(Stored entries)
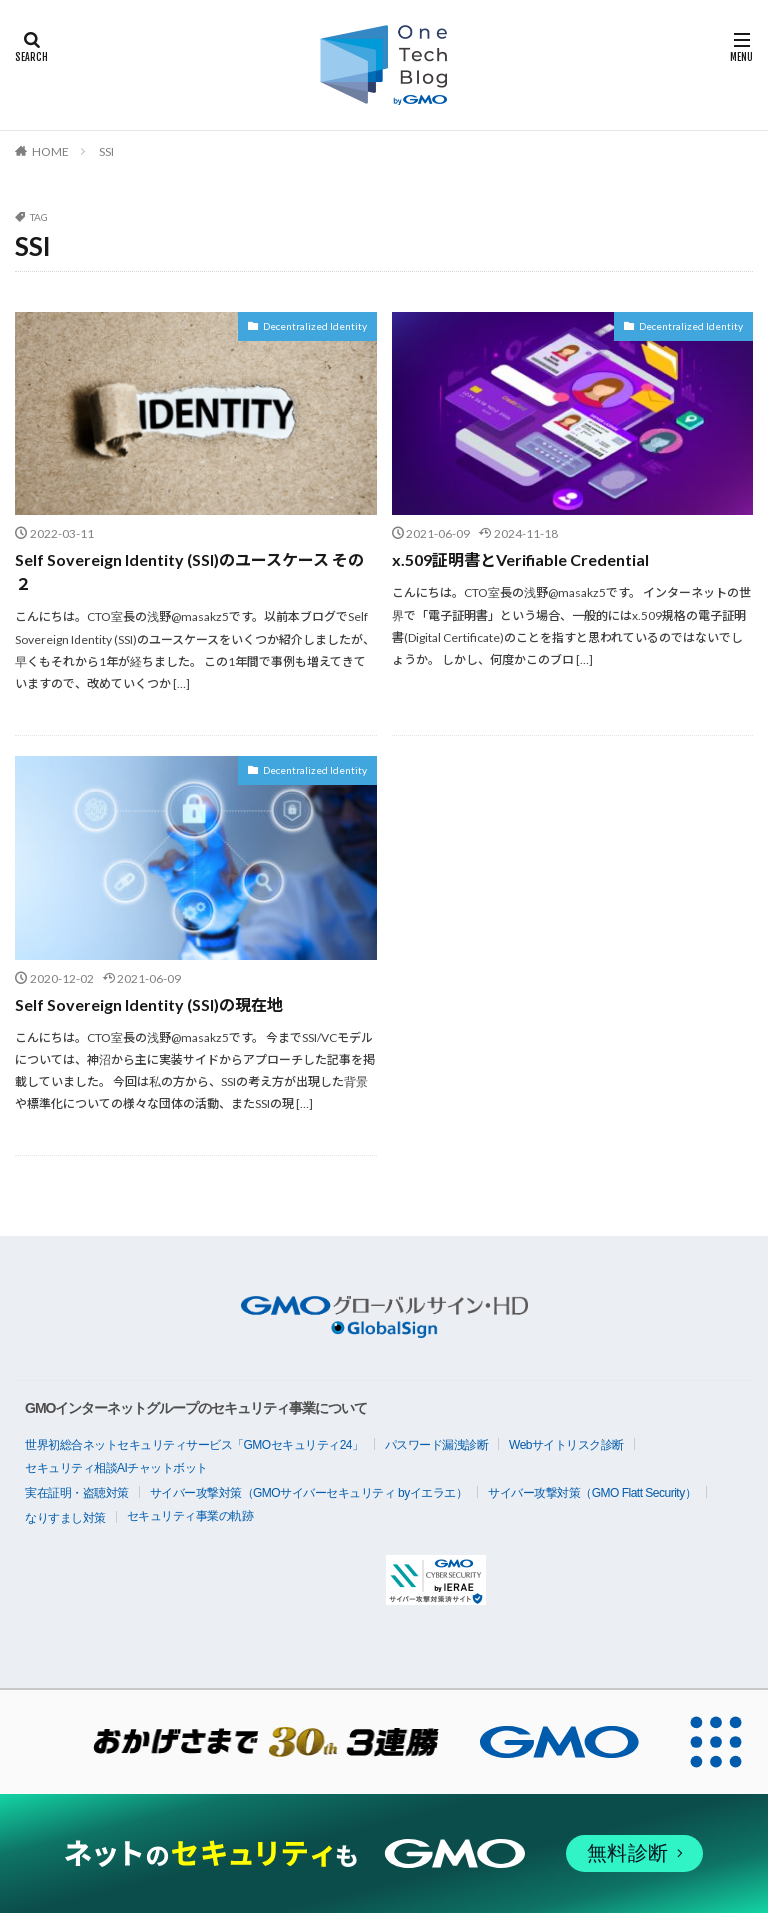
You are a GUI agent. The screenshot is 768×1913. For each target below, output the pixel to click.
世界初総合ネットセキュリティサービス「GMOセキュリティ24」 (194, 1445)
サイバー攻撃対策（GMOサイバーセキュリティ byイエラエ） (309, 1493)
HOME (50, 151)
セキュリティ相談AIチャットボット (116, 1468)
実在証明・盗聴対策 (77, 1493)
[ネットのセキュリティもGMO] (383, 1853)
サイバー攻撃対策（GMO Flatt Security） (592, 1493)
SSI (106, 151)
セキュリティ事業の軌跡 (190, 1516)
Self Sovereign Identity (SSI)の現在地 (149, 1003)
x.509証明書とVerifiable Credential (520, 559)
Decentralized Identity (315, 326)
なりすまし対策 (65, 1518)
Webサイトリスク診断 (566, 1445)
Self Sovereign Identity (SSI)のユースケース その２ (189, 571)
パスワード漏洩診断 (437, 1445)
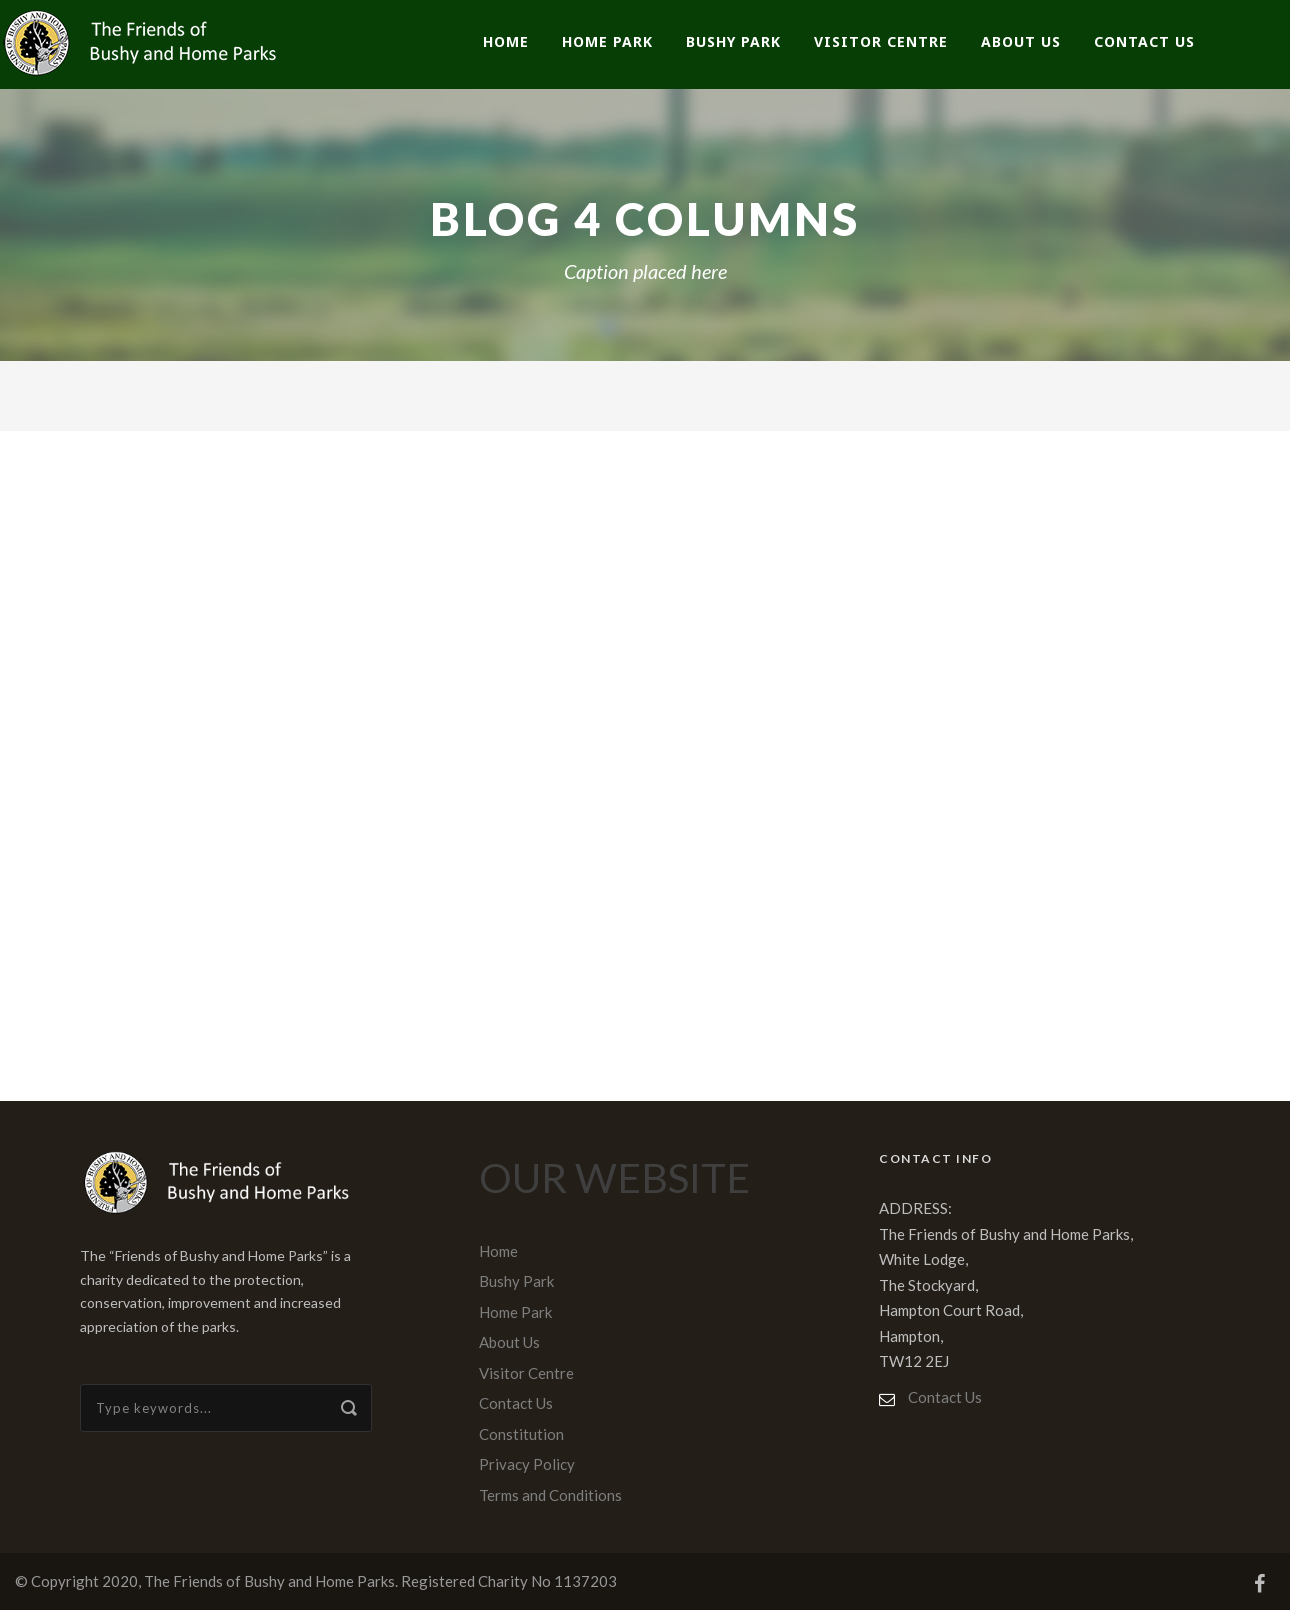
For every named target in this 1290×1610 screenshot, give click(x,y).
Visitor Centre (881, 41)
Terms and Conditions (550, 1495)
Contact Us (1144, 41)
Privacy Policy (527, 1464)
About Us (1021, 41)
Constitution (521, 1434)
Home (506, 41)
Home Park (607, 41)
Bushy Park (733, 41)
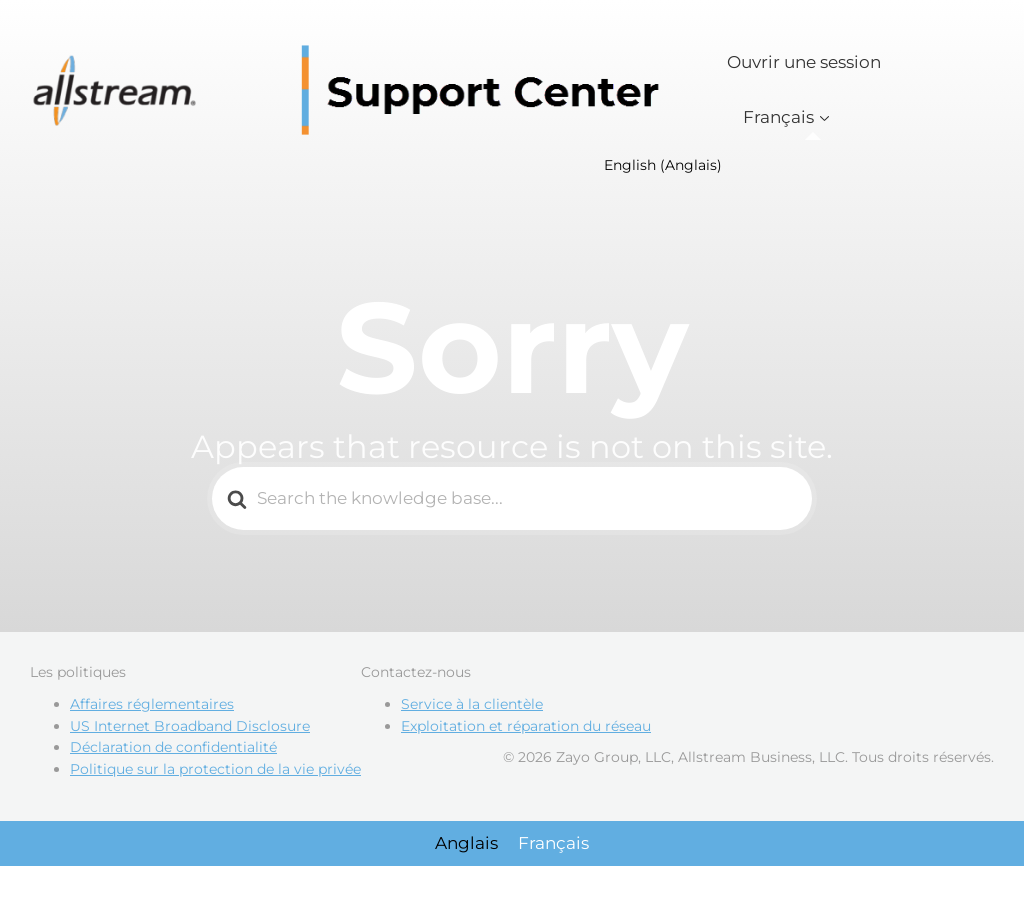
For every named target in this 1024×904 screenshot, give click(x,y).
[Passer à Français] (553, 851)
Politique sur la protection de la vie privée (215, 777)
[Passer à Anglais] (466, 851)
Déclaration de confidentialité (173, 756)
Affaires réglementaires (152, 712)
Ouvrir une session (829, 78)
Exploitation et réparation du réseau (526, 734)
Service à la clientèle (472, 712)
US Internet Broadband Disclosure (190, 734)
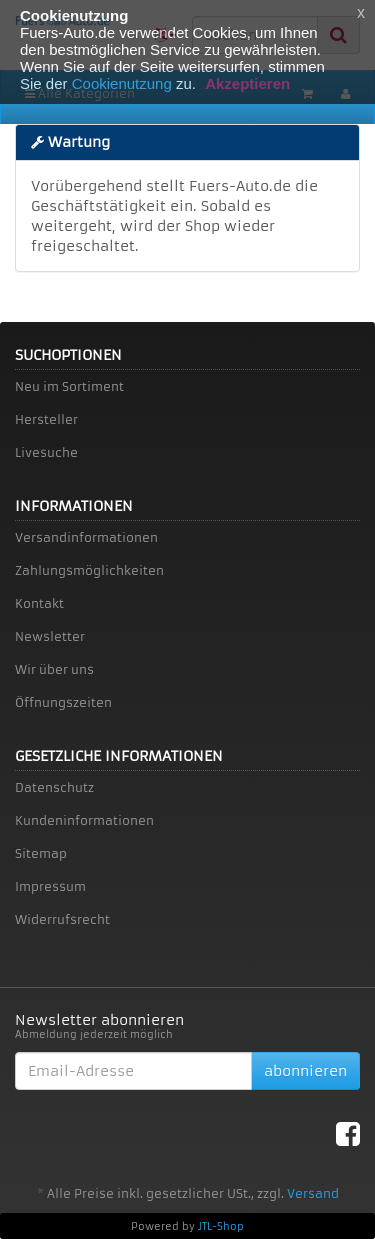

### TASK TO CARRY OUT:
Based on the entries above, give the number of lines with the string "every" and no further text.

### RESPONSE TO THE TASK:
2